Voting is a Challenge

Trying to vote is a challenge

Finally, we have identified an experience more painful than visiting the dentist. In Ontario, voting for us, persons who are blind, is more traumatic than a root canal procedure.

Shortly after the 1999 election was called, we received a print only information sheet. We called Elections Ontario for a copy in a format we, as voters who are blind, could read. We were informed that a tape recording had been ordered from CNIB but no delivery time was known and we should call back in a few weeks. After going to and fro for some time, it was agreed to send us an electronic version by the Internet.

At the same time, we requested, for the first time, information about how persons who are blind vote and our accessibility options for casting our ballots. There was no information offered or available but we were told that we would receive a call back at a later time. We never did, and several subsequent requests were similarly filed away without the requested information ever being sent to us.

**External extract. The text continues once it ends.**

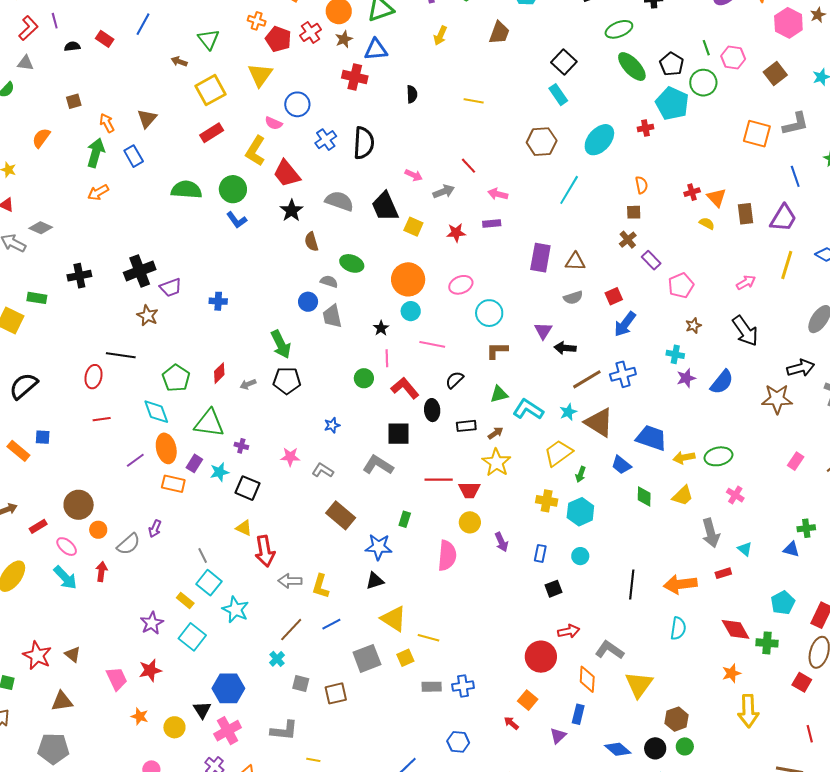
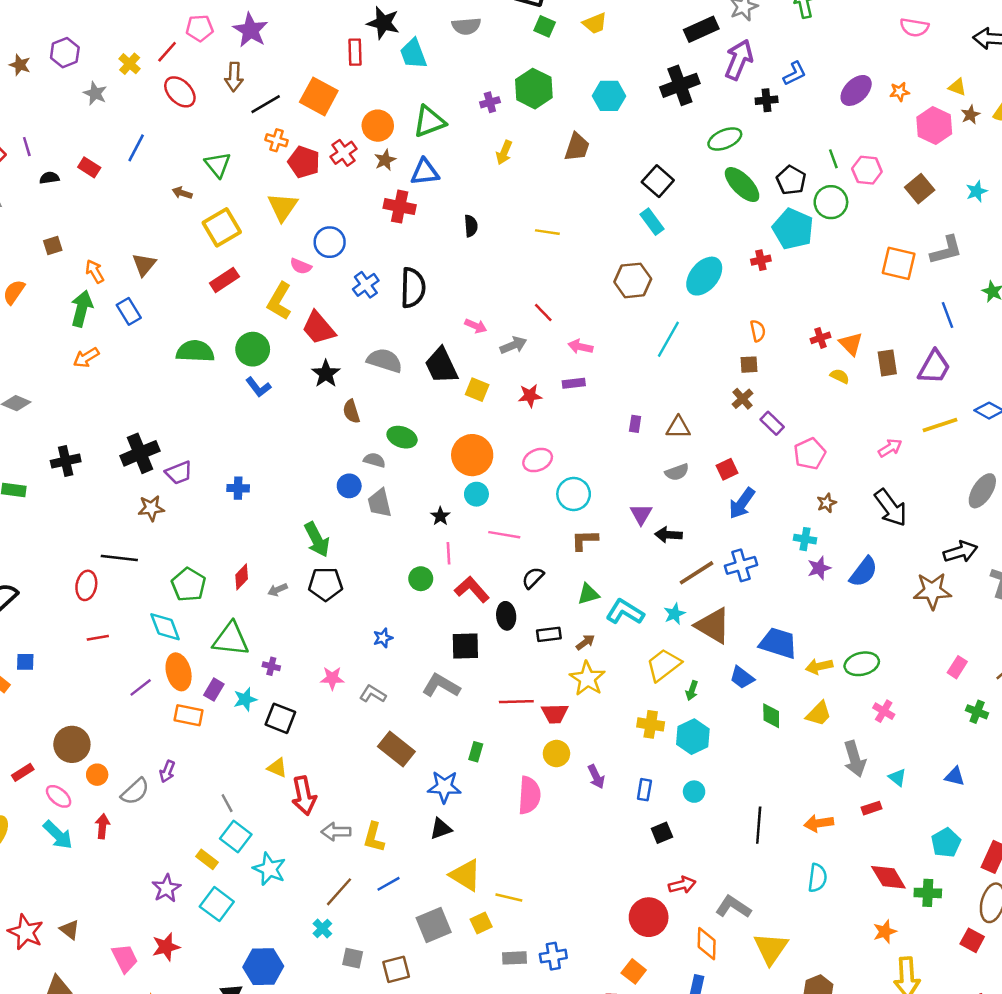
purple rectangle: (540, 258) -> (635, 424), size x0.5
yellow line: (787, 265) -> (940, 425), turned 56
brown star: (148, 316) -> (151, 508), turned -30
green cross: (806, 528) -> (977, 712), moved, turned 30
orange arrow: (680, 584) -> (819, 823), size x0.7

Next in the voting process came the enumeration card in print only. It would have been nice to have had some tactile marking or even a braille name on all cards, so that when people who are blind received them, it would be possible to separate these cards from the junk mail.

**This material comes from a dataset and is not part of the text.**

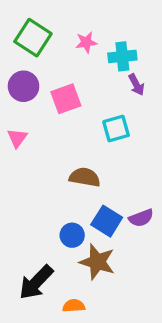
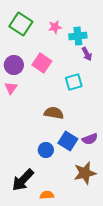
purple circle: (24, 86) -> (14, 65), moved
pink square: (66, 99) -> (42, 63), turned -36
brown star: (97, 262) -> (85, 173), moved, turned -30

Because we could not vote on election day, we called for information about the advance poll. We called the Returning Office for our area for information about advanced polls and the provisions to facilitate the casting of secret ballots by voters who are blind. We were told that the locations were published in the newspapers. We were further told that we HAD to use a notched ballot. A later conversation with the Chief Returning Officer for Gloucester Carleton confirmed this information. We were further brusquely notified that she was concerned with the needs of “the broader masses”. The advance poll locations had not been selected with accessibility in mind and adequate, frequent public transportation service was not a consideration for selection.

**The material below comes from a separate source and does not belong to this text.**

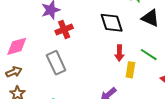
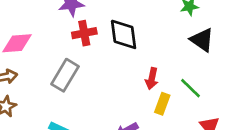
black diamond: (112, 23) -> (124, 34), moved
gray rectangle: (56, 63) -> (65, 75), turned 45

The next morning, one day prior to the advanced poll, we managed to speak with the chief electoral officer for the province.

The conversation commenced with him delivering a lengthy lecture on why we should not use a template. He did not recommend them. He said that thousands of templates had been printed and circulated through the province. Very few would be used. It was a waste of money. It was further stated that the notched ballots were tested with eight persons who were blind. However, he was unable to tell us how to use them to vote with confidence.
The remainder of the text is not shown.